This episode opens the series very well. The theme song for the series is the incredibly Konya Wa Hurricane, an upbeat and fun song sung by Priss and the Replicants, the underground rock band of the time.
Because it was made in the mid-eighties, expecting the animation and music to be up to date would be foolish. There are definite flaws in the animation and the Hardsuits looks awful in places, but at others times the animation is better than much of what is found currently. The music is definitely better than almost all the newer anime music and the feel and mood of the series overall is very good.
The opening of Tinsel City has been copied by more than a few other anime, which makes it even more worth seeing than it already was. The action blends well with the music and the atmosphere is perfect, never once broken up.
The rest of the episode falters in only a few places. Priss blatantly ignoring Sylia's orders is setting up the series for something that will happen repeatedly. Maybe too often, actually. The introductions to Sylia Stingray and Priss Asagiri are superb. By the end, we know what they are each like and how they act in combat and otherwise. The combat scenes seem to say as much about them as speaking scenes do. Sylia is brutally personal while Priss stays at a distance.

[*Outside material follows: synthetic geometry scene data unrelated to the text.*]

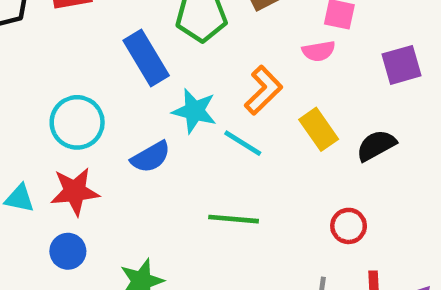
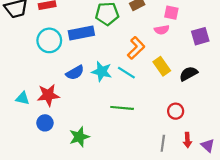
blue rectangle: (146, 58) -> (81, 33), turned -70
cyan star: (194, 111) -> (102, 72), moved
cyan circle: (77, 122) -> (49, 40), moved
blue semicircle: (151, 157) -> (75, 73), moved

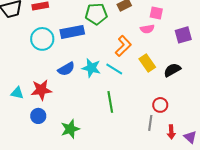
green line: (122, 108) -> (110, 102), turned 75
gray line: (163, 143) -> (150, 123), moved

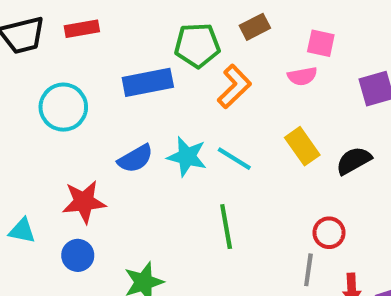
cyan circle: (42, 39) -> (63, 107), moved
orange L-shape: (123, 46) -> (234, 87), moved
cyan triangle: (17, 93) -> (22, 231), moved

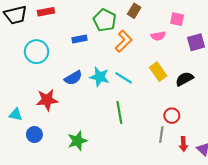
brown rectangle: (255, 27) -> (134, 11), turned -32
pink square: (321, 43) -> (177, 19), moved
green pentagon: (197, 45) -> (105, 20), turned 30
blue rectangle: (148, 82) -> (80, 39), size x0.6
blue circle: (78, 255) -> (34, 135), moved

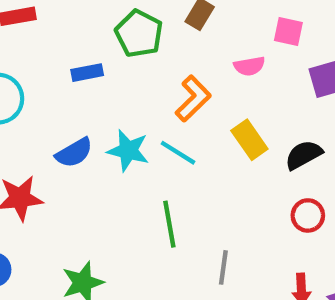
orange L-shape: (124, 41) -> (193, 99), moved
red circle: (172, 116) -> (308, 215), moved
gray line: (161, 135) -> (223, 267), moved

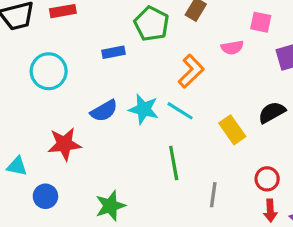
yellow rectangle: (249, 140) -> (232, 130), moved
red circle: (308, 215) -> (267, 179), moved

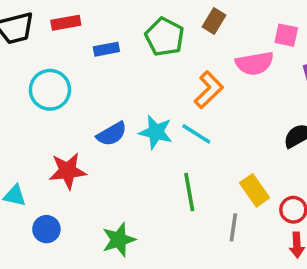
pink semicircle: (232, 47) -> (255, 63), size x1.5
blue rectangle: (114, 52) -> (106, 49), moved
yellow rectangle: (232, 130) -> (255, 190), moved

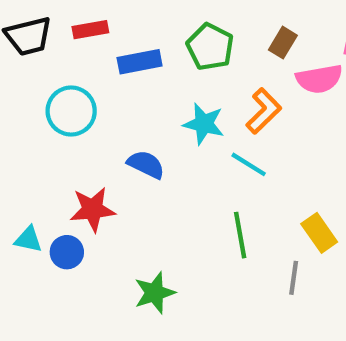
brown rectangle: (214, 21) -> (283, 43), moved
blue rectangle: (106, 49) -> (140, 62), size x1.4
cyan star: (156, 132) -> (204, 124), moved
blue semicircle: (112, 134) -> (146, 164), turned -124
blue circle: (46, 229) -> (67, 252), moved

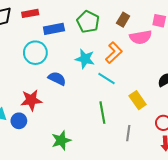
cyan circle: (71, 111) -> (35, 53), moved
yellow rectangle: (319, 233) -> (138, 100), moved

Linna, Nene, and Mackie are virtually wasted in this episode, but everything is continued in episode two right from where Aqua City blows up, so that is justified. The introductions to Mason and Quincy are also brief but well done. By the second episode, Mason is a major player--we already know he will be due to the time spent on him in this episode, though.
The major flaw of Tinsel City is that it got caught up in Priss. Priss is a great character, far more developed than many characters from television series. But wouldn't it have been best to spend some more time reflecting on Sylia's childhood or Mason's true objectives? Why were they neglected like that? From the beginning of the episode, it is obvious that Priss was designed to be popular. Some BGC fans (and non-BGC fans) have called her a screen hog because of this. I don't personally think she's nearly as bad as some would claim, but their viewpoints are justified.

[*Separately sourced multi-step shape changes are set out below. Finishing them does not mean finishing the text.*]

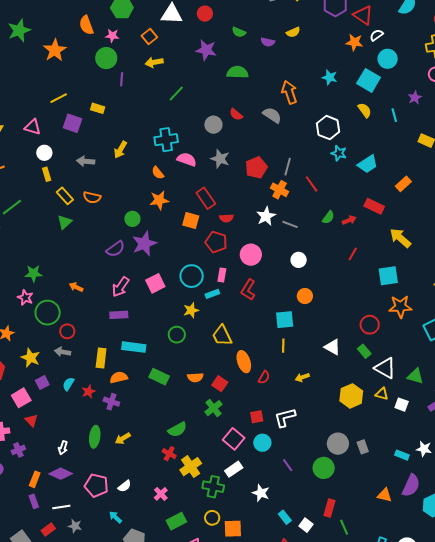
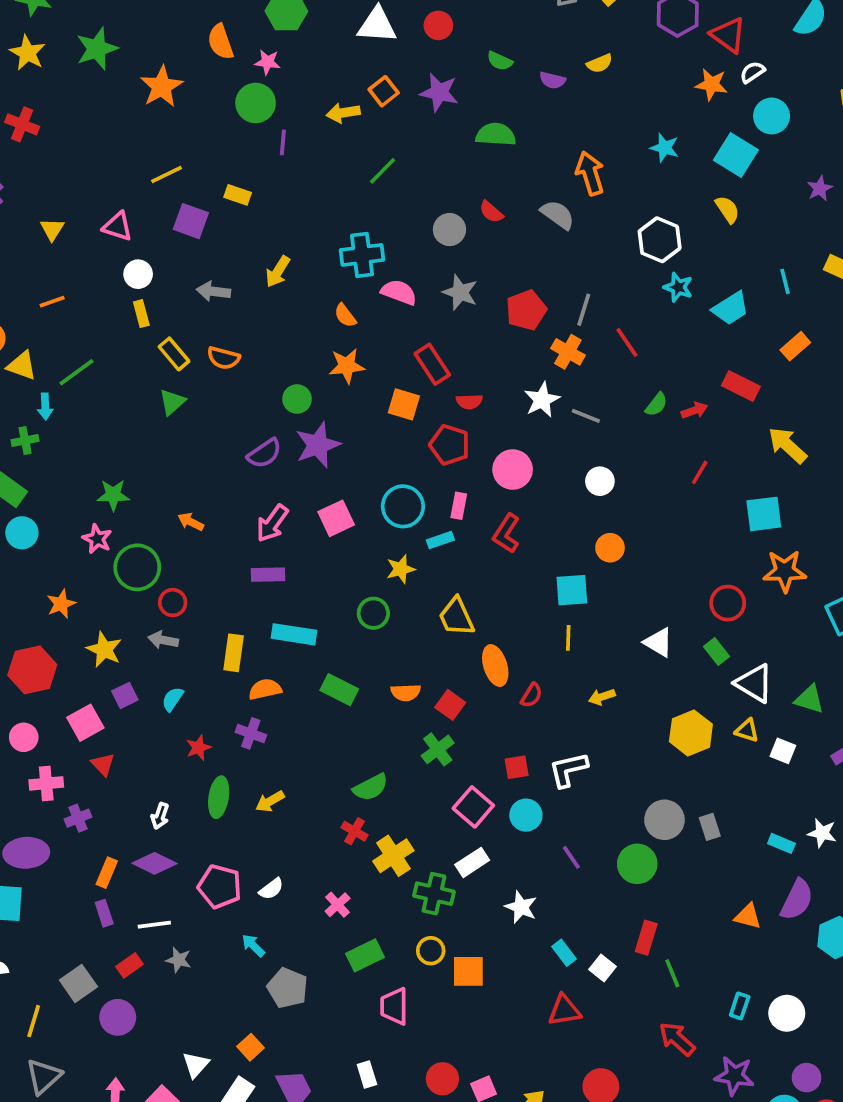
orange square: (149, 36) -> (384, 91), moved
cyan line: (394, 115) -> (785, 281), moved
red star: (89, 392) -> (198, 748), moved

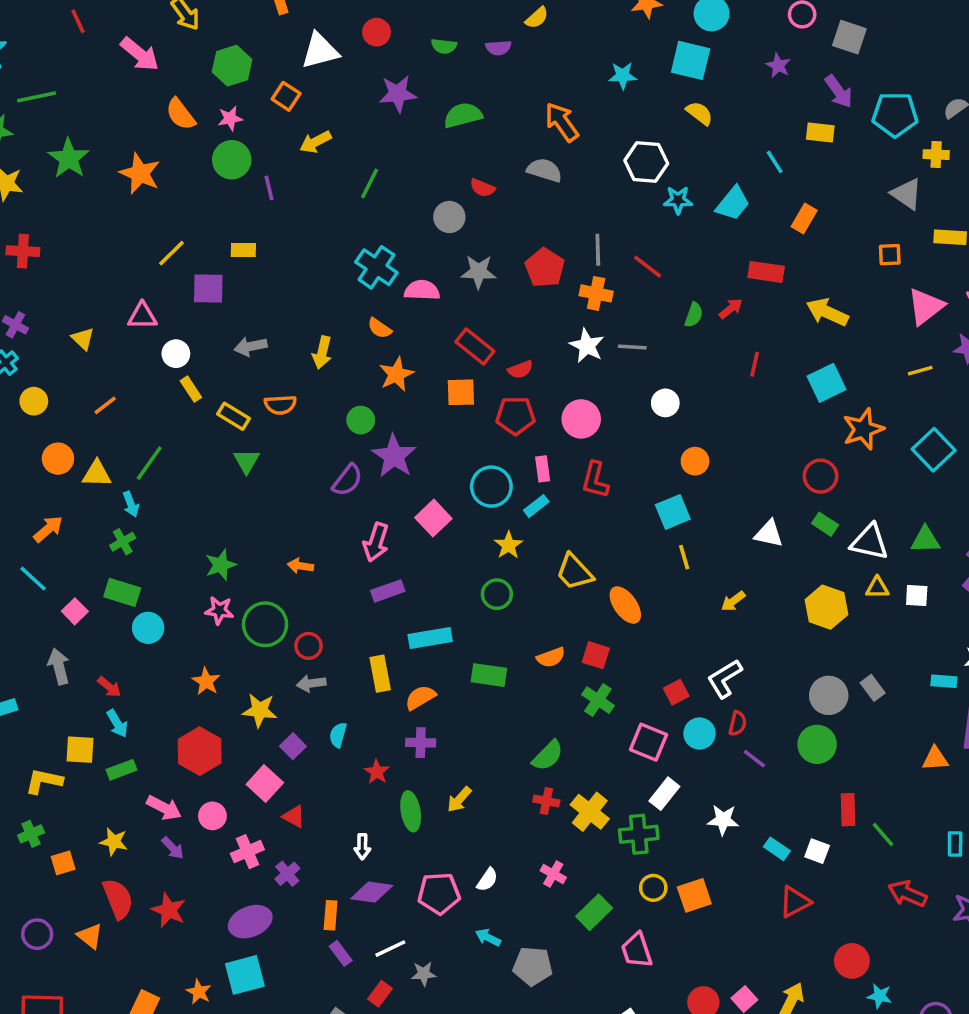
orange square: (384, 91) -> (286, 96), moved
cyan cross: (362, 255) -> (376, 267), turned -30
yellow arrow: (278, 272) -> (322, 352), moved
red semicircle: (531, 695) -> (738, 723), moved

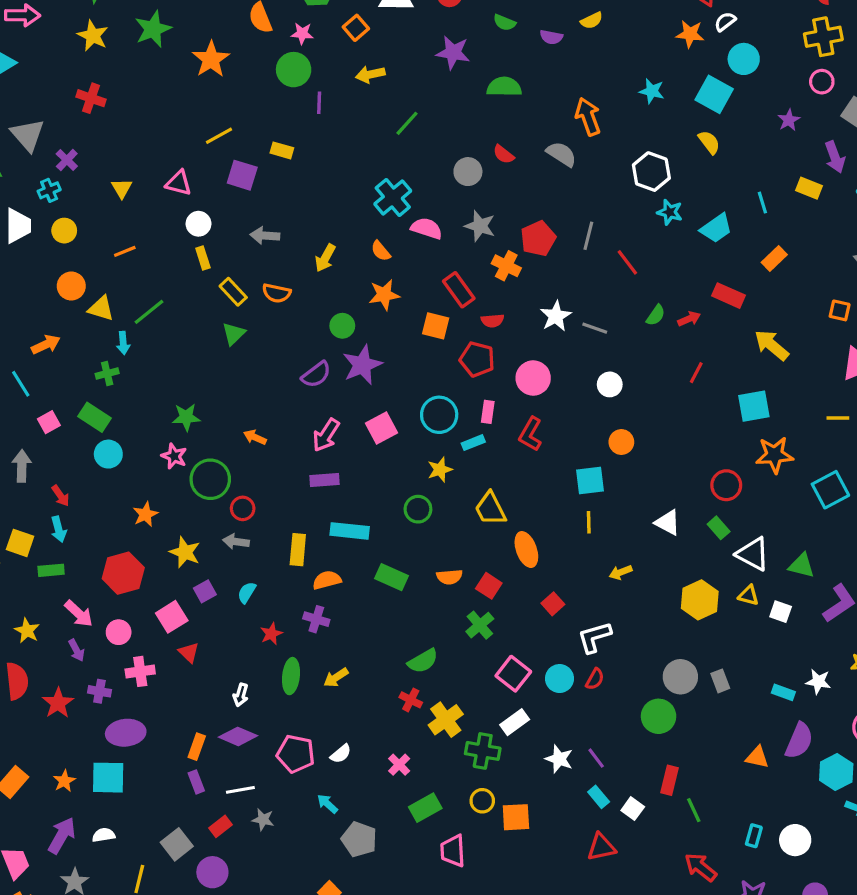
orange cross: (596, 293) -> (506, 266), moved
red square: (676, 692) -> (553, 604), moved, turned -30
purple line: (754, 759) -> (596, 758), moved
purple cross: (287, 874) -> (99, 691), moved, turned 35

The other problem is that this episode seems inconclusive. That's fine, though, because it was meant to be that way. This leaves room for further episodes, and this one is wrapped up in Born to Kill.
The one thing about this episode that seems to bother nearly everyone is the ending theme, Mister Dandy. It is the one and only song sung by a male for the entire series, and it's not the most memorable tune. It might have been preferable if it hadn't been used for the series.